Il compleanno di Rino Gaetano. Ad esempio a me piace il Sud

Il compleanno di Rino Gaetano. Ad esempio a me piace il Sud
rino  Rino Gaetano il 29 ottobre del 2016 avrebbe compiuto 66 anni. Ci ha lasciato troppo presto, il folletto calabrese impossibile da definire e inquadrare in una precisa corrente artistica o in un movimento. Cantautore geniale e allegro, privo della smania didattica di esplicitare le sue idee in quei comizi estremamente politicizzati dell’epoca, ma dotato di una leggerezza grave che lo poneva al guado tra impegno e disimpegno.

Burlone, autoironico, smitizzante, eppure oggi già mito anche per chi è lontanissimo dalla sua visione del mondo, il calabrese d’origine Rino, romano d’adozione, ma cittadino del mondo a tutti gli effetti, ha lasciato un bagaglio di canzoni che non riescono ad invecchiare. La sua drammatica e prematura morte ne ha cristallizzato l’immagine e la sua musica rinverdisce ad ogni ascolto, struggentemente attuale, malinconicamente presente, sempre illuminante.

Ha toccato tutti i temi dell’esistenza, il caro Rino Gaetano: l’amore in ogni sua variabile, il lavoro e le sue nevrosi, la solitudine esistenziale, la critica del consumo spietato. Ogni sua canzone ha un senso compiuto anche estrapolata dal contesto storico e artistico in cui si muoveva; non è degli anni 70’, non è degli ’80, è solo dannatamente attuale sempre, e senza scorciatoie o strizzatine d’occhio al successo facile punta dritta al cuore e alla mente di chi l’ascolta, sollecitandone in egual misura sorrisi e lacrime, aggiungendo spunti di riflessione con ogni verso, fornendo argomenti di dibattito e di confronto, senza pontificare ma con l’umiltà profonda chi si percepisce uomo tra gli uomini.

Era fiero ed orgoglioso delle sue origini calabresi, senza però farne vanto o bandiera o motivo di speculazione; amava con la semplicità dei poeti, e con la stessa grazia riportava emozioni ed osservazioni di uno sguardo privilegiato; dotato di una capacità di sintesi unica, a tratti sublime, sempre precisa, il nostro caro conterraneo è tutt’oggi modello di una poetica mai più realizzata che coniugava amore per la vita e critica sociale.

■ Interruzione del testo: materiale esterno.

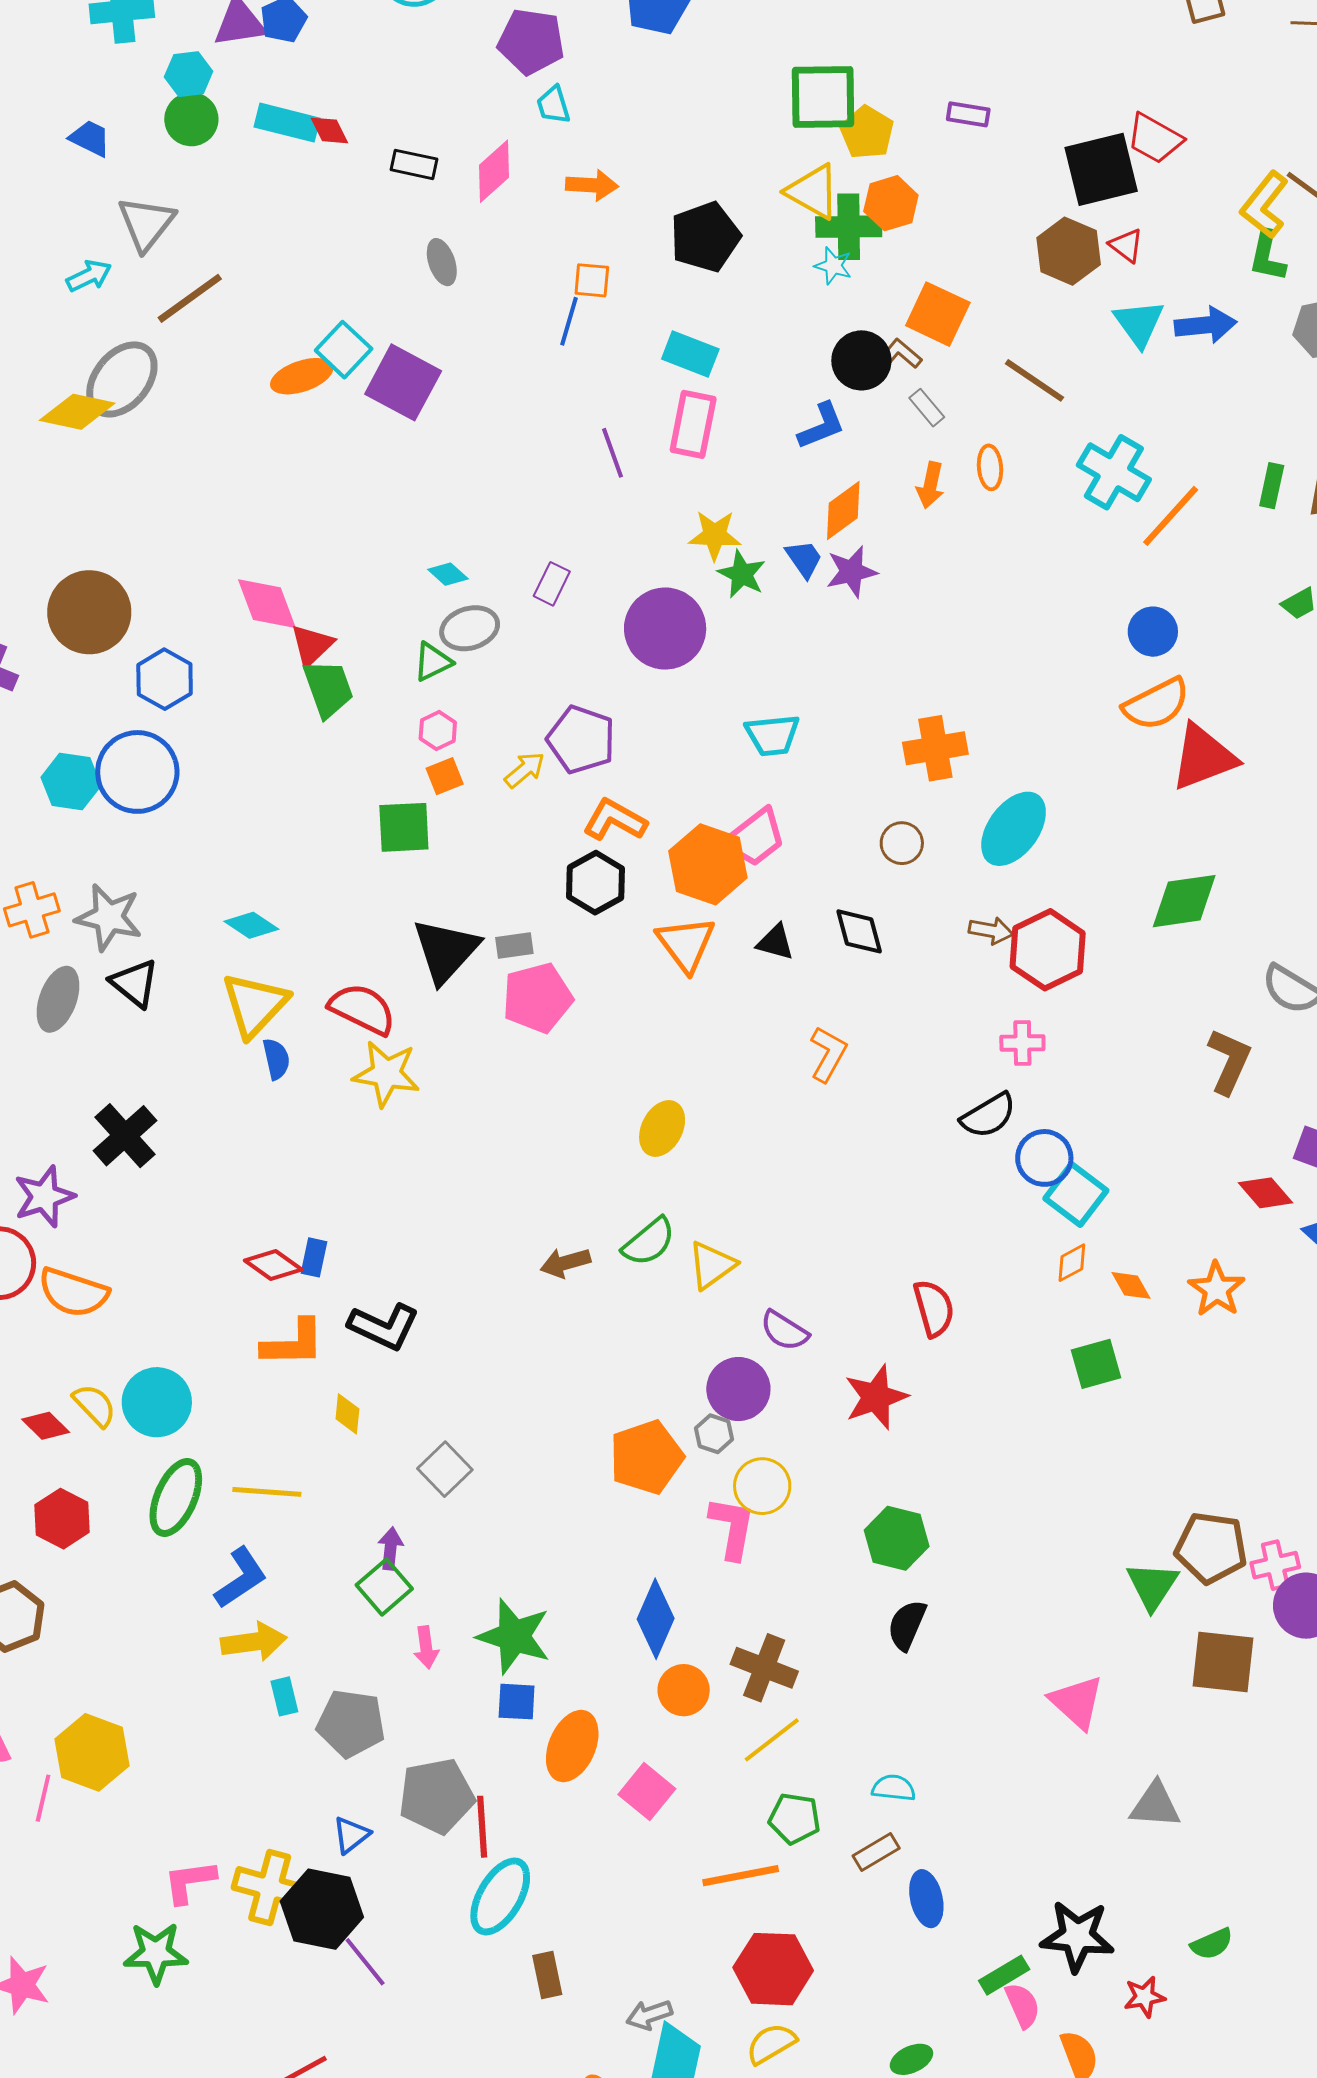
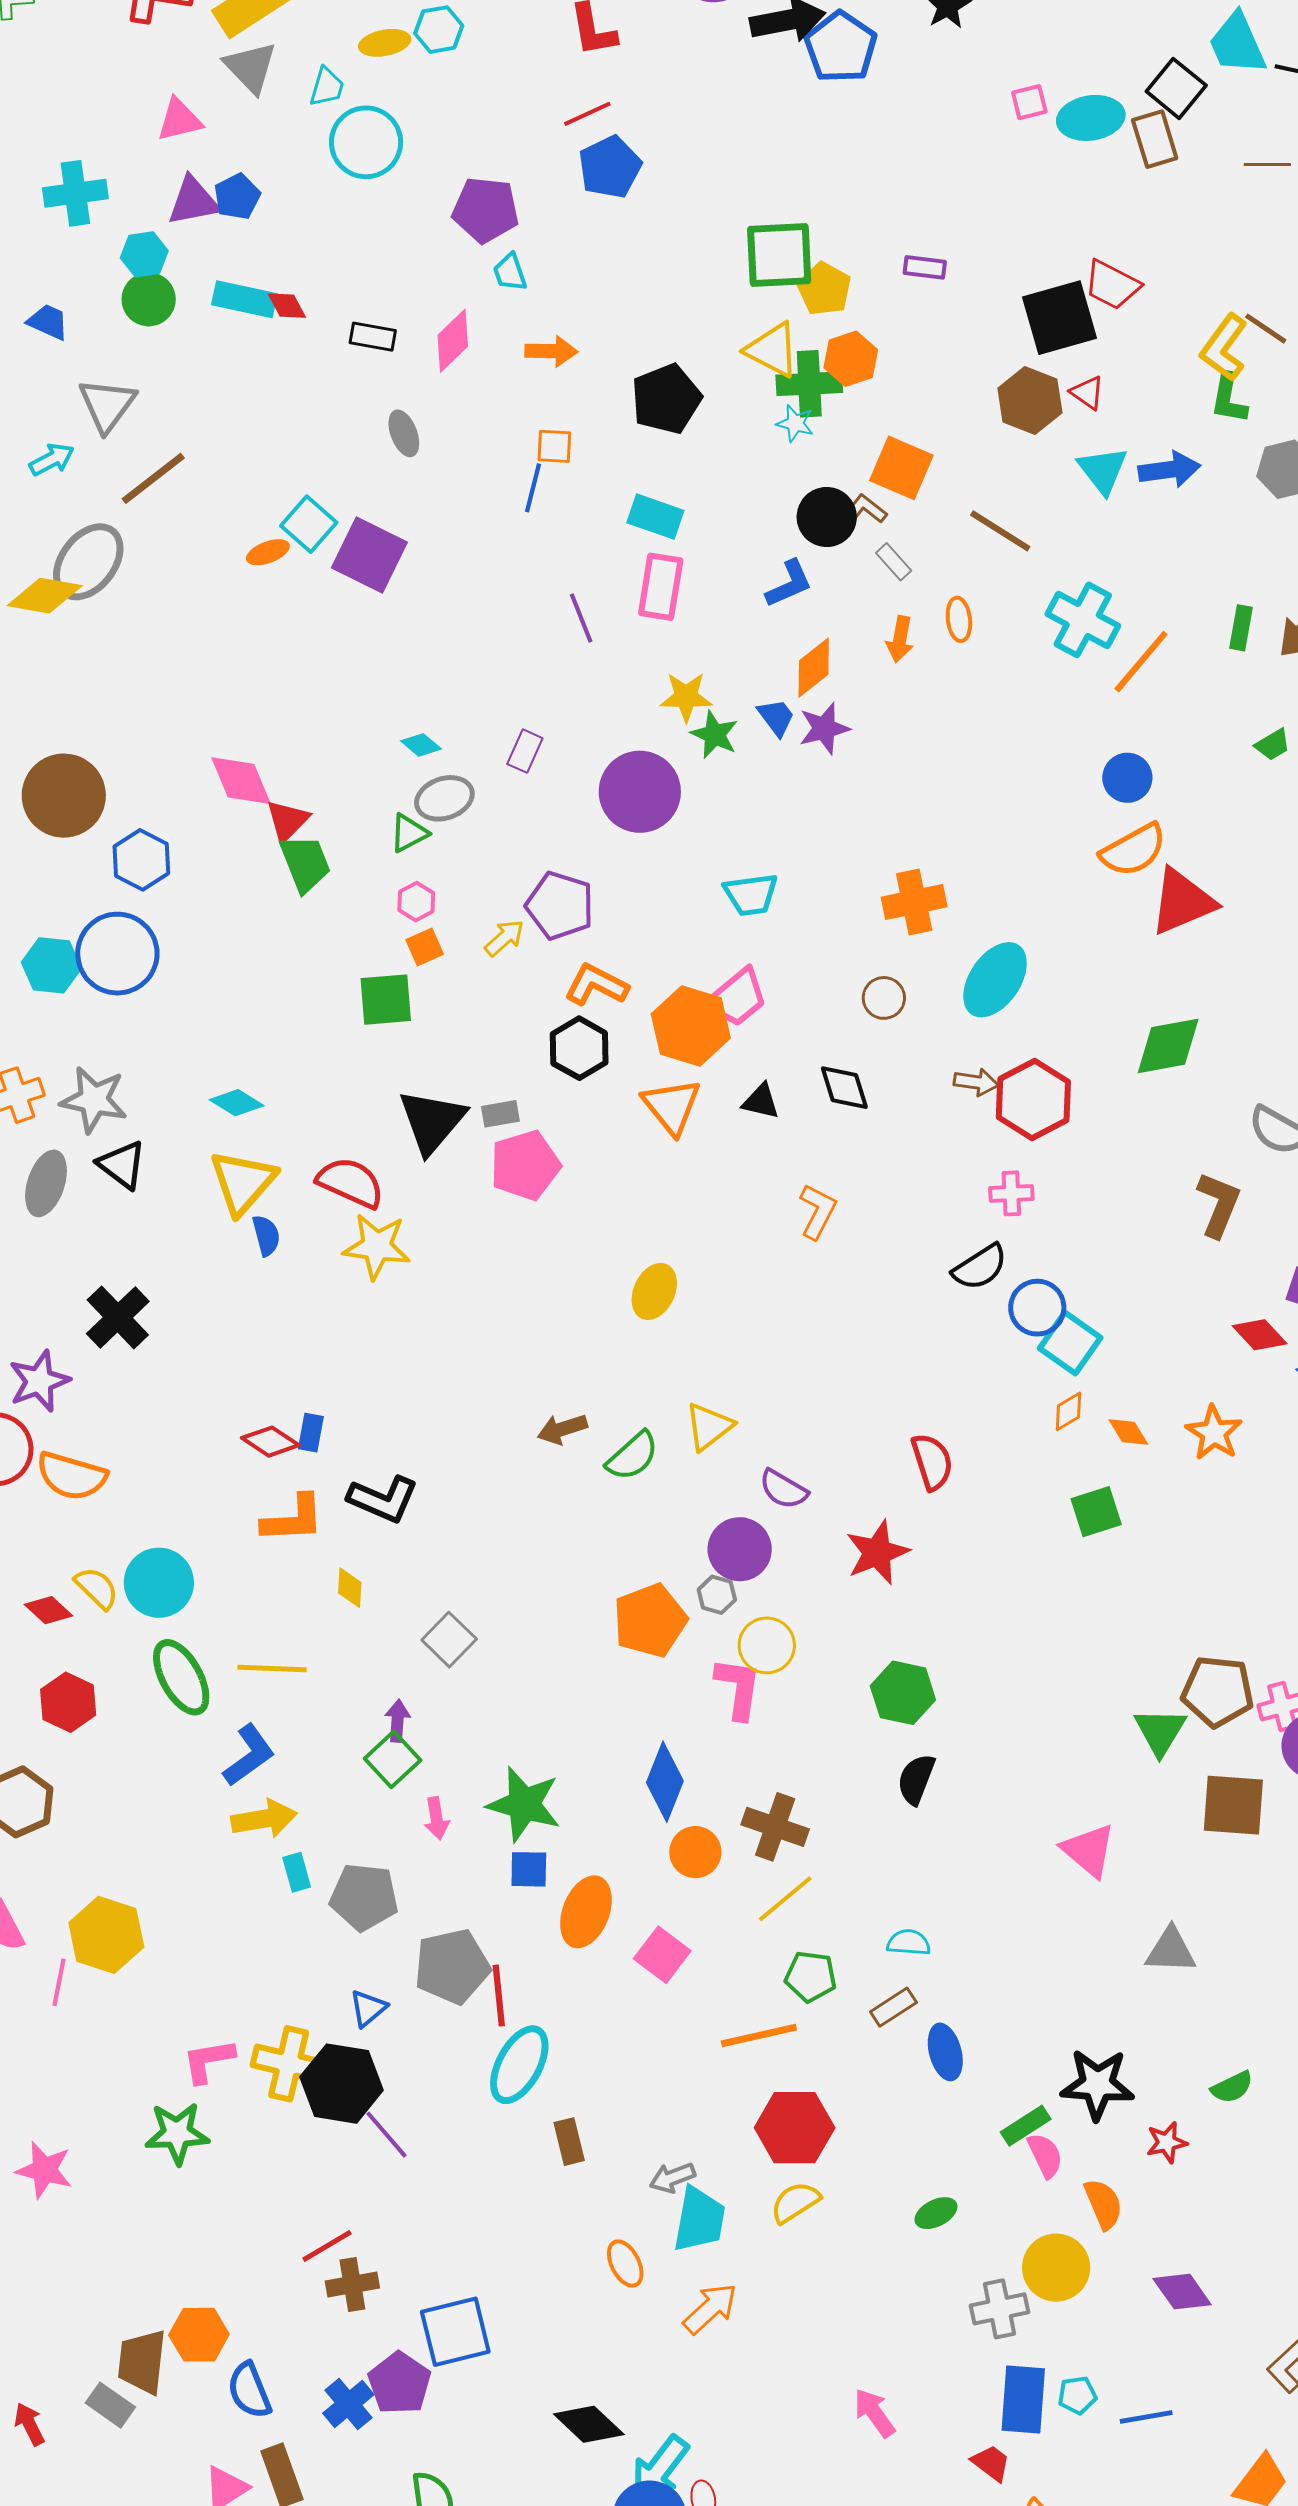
orange ellipse: (302, 376) -> (268, 552), size x0.7
green semicircle: (649, 1242) -> (632, 1456), moved
green ellipse: (176, 1497) -> (181, 1677), turned -50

Alcuni suoi brani sono da antologia scolastica; certe sue locuzioni sono ormai modi di dire che appartengono non solo allo slang giovanile ma al repertorio giornalistico e letterario contemporaneo. Mio fratello è figlio unico, o nuntereggae più (geniale neologismo che incrocia la musica di Marley con il romanesco), Spendi e spandi, Ma la notte la festa è finita, Berta filava. Intuizioni di una mente prodigiosa, come prodigiose sono anche le sue canzoni meno conosciute.

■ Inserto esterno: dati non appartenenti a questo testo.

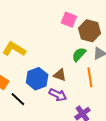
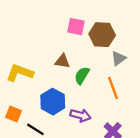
green semicircle: (79, 54) -> (82, 75), moved
brown triangle: (60, 75) -> (62, 61), moved

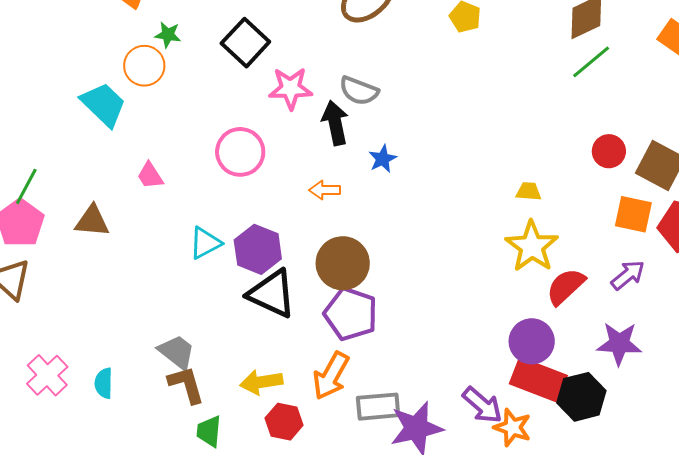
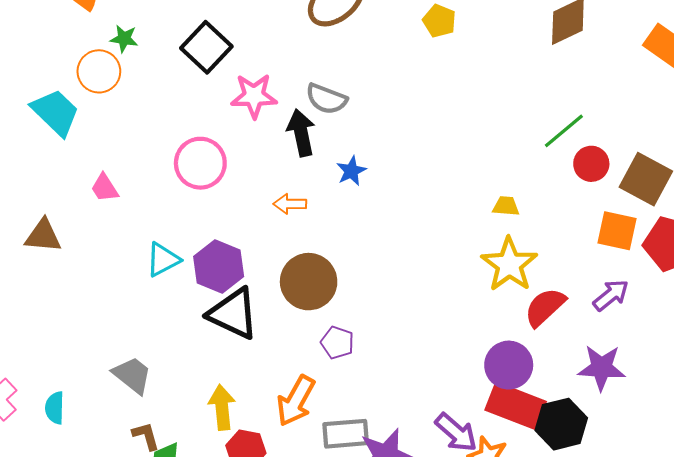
green line: (591, 62) -> (564, 131), moved
purple pentagon: (351, 314) -> (337, 343), moved, size x0.6
yellow arrow: (261, 382) -> (222, 407), turned 93
brown L-shape: (186, 385) -> (146, 436), moved, size x0.7

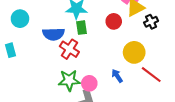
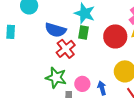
red circle: (114, 21) -> (115, 36), size x1.5
pink circle: (89, 83) -> (82, 84), moved

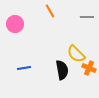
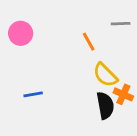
orange line: (50, 11) -> (89, 42), moved
black semicircle: (62, 70) -> (105, 105), moved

Con la sua musica abbiamo ballato, ci siamo divertiti, ci siamo arrabbiati, abbiamo riflettuto sul destino, sulla vita e anche sulla morte; Rino Gaetano e il suo sound innovativo per l’epoca rappresentano ancora oggi un balzo in avanti, un salto nella creatività, una spinta furibonda e sorridente per affrontare la pesantezza della vita con l’agilità delle menti libere.

Per rievocarlo nella sua capacità divulgativa di gioia e riflessione basta ascoltare uno dei suoi capolavori: “Ad esempio a me piace il Sud”. Rino Gaetano è tutto in questa canzone. “Camminare con il contadino che fa la stessa sua strada … e se mai qualcuno capirà sarà senz’altro un altro come me”.

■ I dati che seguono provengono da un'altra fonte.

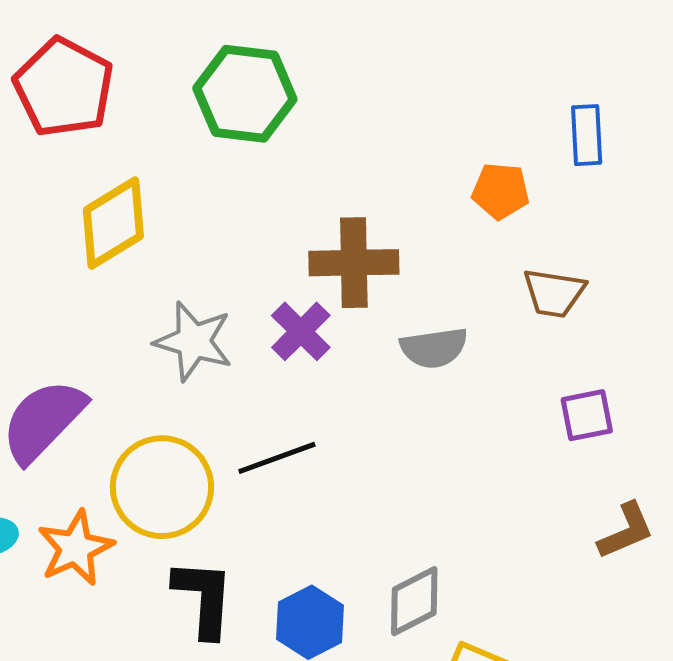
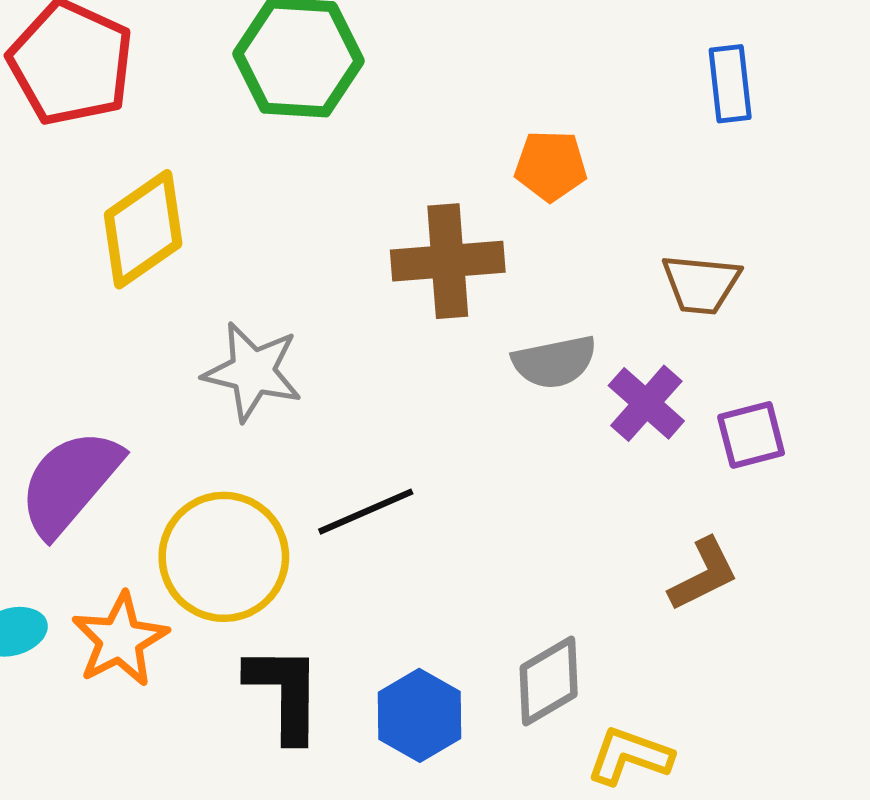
orange pentagon: (501, 191) -> (551, 166), moved
purple cross: (301, 331) -> (646, 403), moved
brown L-shape: (626, 531) -> (703, 574), moved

Canzoni divise tra poesia, rimpianto e futuro. Aveva capito tutto, proprio pensando di averci capito nulla. Anticipatore e nostalgico, profondo e autentico, in pratica un grande artista.

“Seguire la luci di alcune lampare, e raggiunta la spiaggia mi piace dormire…” Dormi bene, caro Rino, la nostra gratitudine ti accompagnerà, per sempre.